Yeah I got a message back from ukslings saying it was a MiniZone and "very good quality", I replied saying that I've heard very bad things and so I'm looking elsewhere :thumbup:

Also decided that I can afford a total of £50 to go towards one of the used ones on eBay, so I'm hoping I get the one I'm bidding on now :dance:


----------



## Mrmojo1971

The counterfeit problem will filter through to the used items on eBay as well so you need to ask the same questions about those as the new ones.


----------



## Lliena

You can buy on Natural Mamas without having 30posts/days membership. If you put a wanted add up in this forumhttps://www.naturalmamas.co.uk/forum/forumdisplay.php?f=32 and state what you are looking for, you will get lots of replys Im sure :)


----------



## LauraBee

Yeah, I've seen a couple of new ones which haven't got the label in the picture, as soon as they've said MiniZone I've taken it off my watch list.

The one I'm looking at ATM states that it *is* a Baby Hawk and has the label in the picture to prove it :thumbup:

And thanks for the link, if I don't win this one I'll post a wanted :D


----------



## Maid Marian

I wouldn't recommend cheap mei tais - they're cheap for a reason.
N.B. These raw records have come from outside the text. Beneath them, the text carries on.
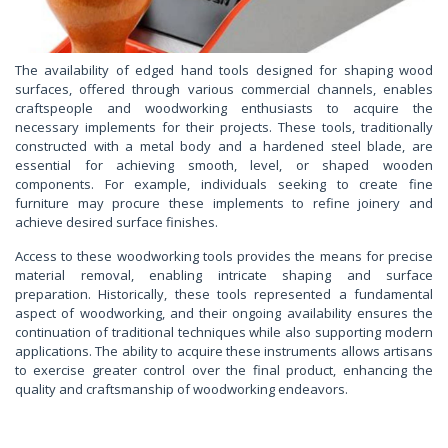
The availability of edged hand tools designed for shaping wood
surfaces, offered through various commercial channels, enables
craftspeople and woodworking enthusiasts to acquire the
necessary implements for their projects. These tools, traditionally
constructed with a metal body and a hardened steel blade, are
essential for achieving smooth, level, or shaped wooden
components. For example, individuals seeking to create fine
furniture may procure these implements to refine joinery and
achieve desired surface finishes.
Access to these woodworking tools provides the means for precise
material removal, enabling intricate shaping and surface
preparation. Historically, these tools represented a fundamental
aspect of woodworking, and their ongoing availability ensures the
continuation of traditional techniques while also supporting modern
applications. The ability to acquire these instruments allows artisans
to exercise greater control over the final product, enhancing the
quality and craftsmanship of woodworking endeavors.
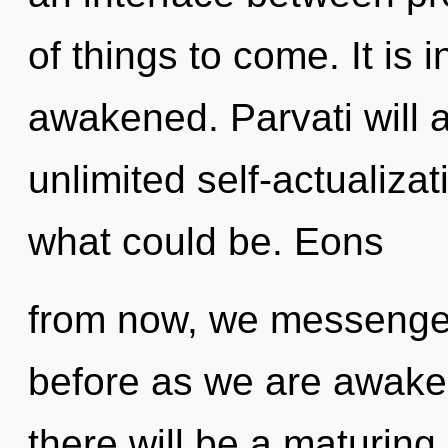
of things to come. It is
awakened. Parvati will 
unlimited self-actualiza
what could be. Eons
from now, we messengers
before as we are awake
there will be a maturing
It's just not possible to make a good mei tai at that price, they aren't padded, and are quite small. Spend the extra and get a Babyhawk/joeyslings/Bamberoo/melkaj, you can get them preloved for cheap, and then just sell them on to fund your next carrier or just to get your money back :thumbup:

I recommend:
https://www.naturalmamas.co.uk/forum/forumdisplay.php?f=28


----------



## LauraBee

I got the second hand Baby Hawk I was bidding on - it's a 2 tone one and I won it for £43 (P&P was £5) whereas the others I had bid on went for a couple of quid more and had just the one pattern :dance:

Can't wait for it to be delivered :D


----------



## Maid Marian

LauraBee said:


> I got the second hand Baby Hawk I was bidding on - it's a 2 tone one and I won it for £43 (P&P was £5) whereas the others I had bid on went for a couple of quid more and had just the one pattern :dance:
> 
> Can't wait for it to be delivered :D

:happydance: picture picture!!


----------



## LauraBee

It's this one. I REALLY like the designs :thumbup:


----------



## Maid Marian

Oh my days that's Stunning!!!


----------



## LauraBee

I'm so pleased that this is the one I got, I bid on two others before this and didn't like the designs that much, but was just hoping to get a reasonably priced MT.

Those are my favourite ones I've seen yet :cloud9:


----------



## OnErth&InHvn

you might be able to find one on Etsy or Hyenacart too. There are Legit sellers on there who make good quality things!


----------



## MaskedKitteh

Uk slings on eBay is a palm&pond meitai I have one and it's fantastic. I use it for both my 8month old and my 2 year old interchangeably


----------



## LauraBee

Thank you but I got a Babyhawk months ago. Still using it with my massive eighteen old :thumbup:


----------



## MaskedKitteh

No worries. just saw this thread and thought I would say, to be fair I do have a particularly light 2 year old!


----------